Kiew: Deutschland wichtiger Handelspartner

Der ukrainische Außenminister Borys Tarasjuk sagte, der ukrainisch-deutsche Dialog sei intensiv. Tarasjuk traf in den vergangenen drei Monaten mit seinem deutschen Kollegen drei Mal zusammen. Der ukrainische Außenamtschef unterstrich, beide Seiten seien vor allem mit ihrer Kooperation in den Bereichen Handel und Wirtschaft zufrieden. "Deutschland ist unter den EU-Staaten für die Ukraine der wichtigste Handelspartner, weltweit der zweitwichtigste nach Russland", betonte Tarasjuk.

Steinmeier setzt Zeichen

Rainer Lindner von der Stiftung Wissenschaft und Politik in Berlin sagte der Deutschen Welle, der deutsche Außenminister habe bei seinem Besuch in Kiew der europäischen Integration der Ukraine besondere Aufmerksamkeit gewidmet: "Deutschland hat wahrscheinlich wie kein anderer Staat, außer Polen vielleicht, daran Interesse, die Ukraine zu stabilisieren und in die EU zu führen. Ich glaube, man sollte diesen Besuch des deutschen Außenministers unmittelbar vor der Wahl eben auch als solches Zeichen werten, dass Deutschlands in einer schwierigen Zeit, auch innenpolitisch für die Ukraine schwierigen Zeit, zu diesem Land steht und diejenigen Kräfte unterstützt, die an diesem Kurs der europäischen Integration festhalten."

Kommt es in der Ukraine zur großen Koalition?

Linder zufolge sind die internationalen Partner der Ukraine daran interessiert, dass sich als Ergebnis der Parlamentswahl am 26. März die politische Lage in der Ukraine stabilisiert. Über das mögliche Wahlergebnis sagte Lindner: "Es wird keine Neuauflage der ‚orange Regierung’ geben. Es wird eher vermutlich auf eine große Koalition hinauslaufen, der Kräfte aus der Partei der Regionen und einer Koalition, vielleicht auch aus Kräften des ‚orange Lagers’, wenngleich im Moment diese Koalition von der Mehrheit der Ukrainer übrigens noch abgelehnt wird. Aber ich vermute, es wird durch die Arithmetik der politischen Machtverteilung nicht anders zu machen sein."

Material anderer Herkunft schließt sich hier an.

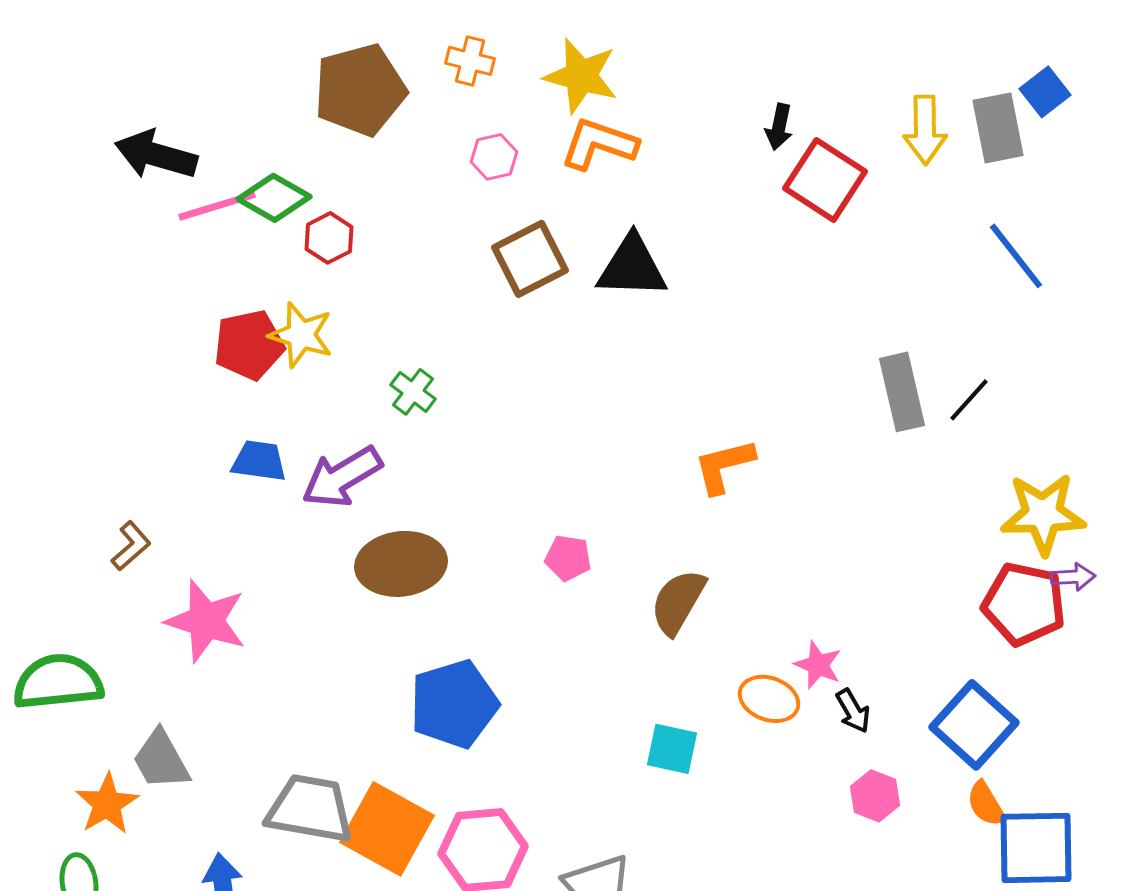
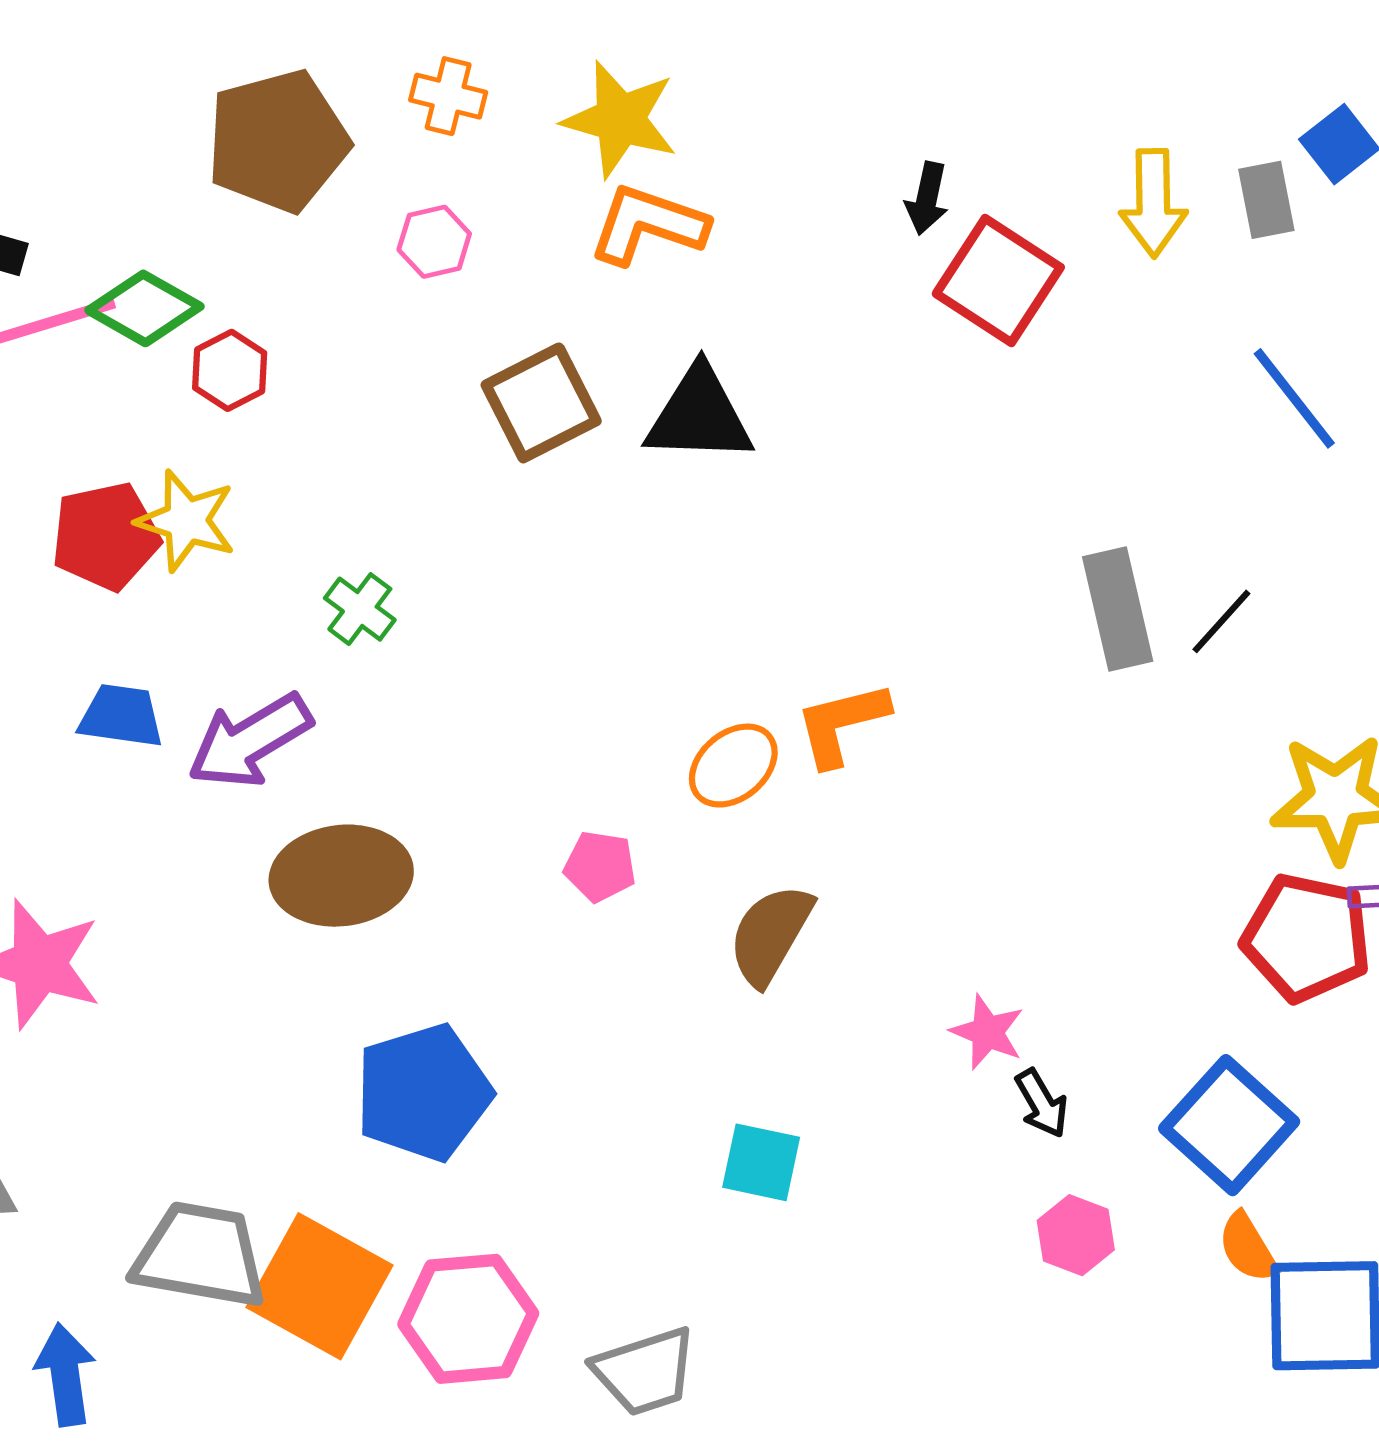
gray rectangle: (998, 128) -> (1266, 200), size x0.7
pink hexagon: (494, 157) -> (434, 242), moved
orange ellipse: (769, 699) -> (733, 766), moved, turned -60

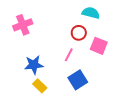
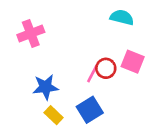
red circle: (79, 33) -> (106, 68), moved
blue square: (78, 80) -> (90, 110), moved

Kiew wird außenpolitischen Kurs nicht ändern

Der Experte der Stiftung Wissenschaft und Politik meint, dass es nach den Wahlen keine grundsätzliche Änderung der Außenpolitik in der Ukraine geben wird. Der Kurs der europäischen Integration würde unabhängig von der Konfiguration der künftigen Regierung fortgesetzt werden: "Wir dürfen nicht vergessen, dass die derzeitigen Äußerungen, vor allem aus dem Lager der Partei der Regionen über die Außenpolitik natürlich im Zeichen des Wahlkampfs stehen. Man will seinen Wählern vor allem im Osten des Landes eine stärkere Bindung an Russland zusichern. Wir dürfen nicht vergessen, dass der Kurs der Ukraine in Richtung EU und NATO von Kutschma begonnen wurde, das heißt, in der ‚vor-orange Zeit’ bereits. Diese Ausrichtung wird nicht rückgängig gemacht, auch nicht von einer Koalition aus Kräften der Partei der Regionen und anderen. Das, was dort im Moment gegen diesen Kurs gesagt wird, ist in der Tat Wahlkampf-Rhetorik. Eine Regierung unter Beteiligung der Partei der Regionen wird sich den Realitäten anpassen müssen."